Joey responded with a handshake and said, "Hey, how are you?"
Growing up a Travolta may make you famous, but Joey says he and his brother, John, were taught a valuable lesson by their father.
"The message was inclusion. Everybody was welcome at the table. Everybody had a place in our home. Two of my friends growing up were special needs," said Joey.
Joey said often times, he stood up for his friends when no one else would.
"Nobody would pick on them," said Joey. "I would step in or do whatever and two of them became my best friends all through life."
Joey became a special education teacher and eventually transferred his passion for those who are challenged into movie-making with his non-profit organization called Inclusion Films.
Joey walked into a room at Options for All where two students were working.

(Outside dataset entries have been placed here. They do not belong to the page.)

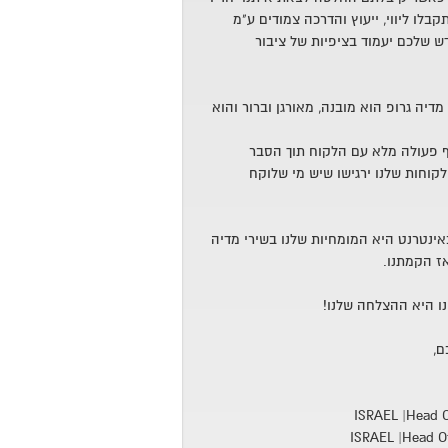
לו ליווי, ייעוץ והדרכה צמודים ע"מ
 שלכם יעמוד בציפיות של ציבור
דיה גרופ הוא מובנה, מאורגן וברור והוא
 פעולה מלא עם הלקוח תוך הסבר
קוחות שלנו ירגישו שיש מי שלוקח
באינטרנט היא המומחיות שלנו בשירי מדיה
אז הקמתנו.
ו היא ההצלחה שלנו!
ם,
ISRAEL |Head Of
ISRAEL |Head Of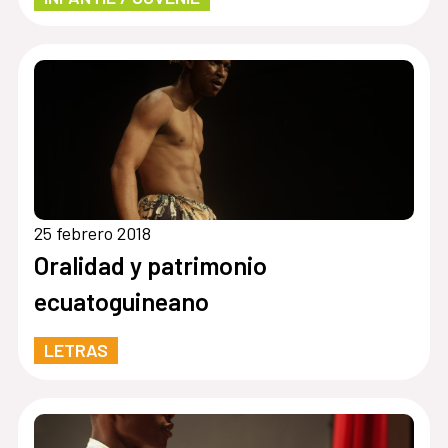
25 febrero 2018
Oralidad y patrimonio
ecuatoguineano
LETRAS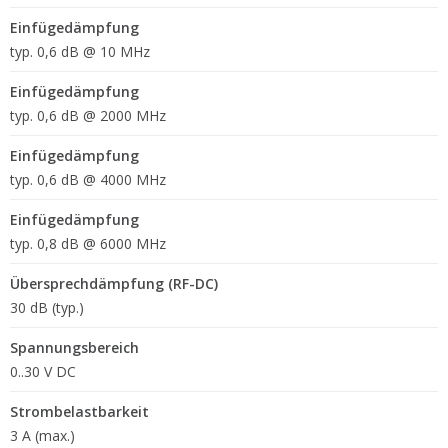
Einfügedämpfung
typ. 0,6 dB @ 10 MHz
Einfügedämpfung
typ. 0,6 dB @ 2000 MHz
Einfügedämpfung
typ. 0,6 dB @ 4000 MHz
Einfügedämpfung
typ. 0,8 dB @ 6000 MHz
Übersprechdämpfung (RF-DC)
30 dB (typ.)
Spannungsbereich
0..30 V DC
Strombelastbarkeit
3 A (max.)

"Hey how are you?" he said.
"We are doing good," said Eric Apparito and Marissa Garcia, who were both production assistants on Travolta's latest film.
"I didn't even know the guy until that trip, so meeting him so learning so much about him and his brother, John Travolta, was a huge opportunity for me," said Eric.
Carol of the Bells is Travolta's first feature film with developmentally disabled actors and crew. It stars RJ Mitte from Breaking Bad.
"RJ Mitte was very friendly. He was very polite with all of the people that got to volunteer at the site," said Marissa.
Joey added, "70% of the crew was neurodiverse, so I am showing that not only can they work, but we made something of value."
Inclusion Films was started in 2007 by the veteran filmmaker. The mission of Inclusion Films is to teach filmmaking to individuals with developmental disabilities in six dedicated production studios through California.
In addition to workshops, they travel the country doing short film camps for children and teens with autism. The production team that has been trained by Inclusion Films is available for hire - where they work side-by-side with veteran filmmakers. One of the goals of Inclusion Films is to continue to seek out employment opportunities in the film industry for individuals with developmental disabilities.
Carol of the Bells won the "Audience Favorite Feature" award at the San Diego International Film Festival.
"That means more to me than anything - that the people love it," said Joey.
Options for All is a filmmaking studio in San Diego - one of seven statewide that Joey partners with.
"20% of the population has a disability and they have parents and they have brothers and sisters and aunts and uncles and grandparents, so it's a market that is underserved," said Joey.
This means new careers can be launched for anyone who desires bright lights on the big screen.
"I believe that everybody has a gift. That is what my father believed. Everybody has a gift and it's just a matter of finding it," said Joey. "We are giving these people a voice."
Carol of the Bells had its theatrical release in December and it releases for sale on March 3.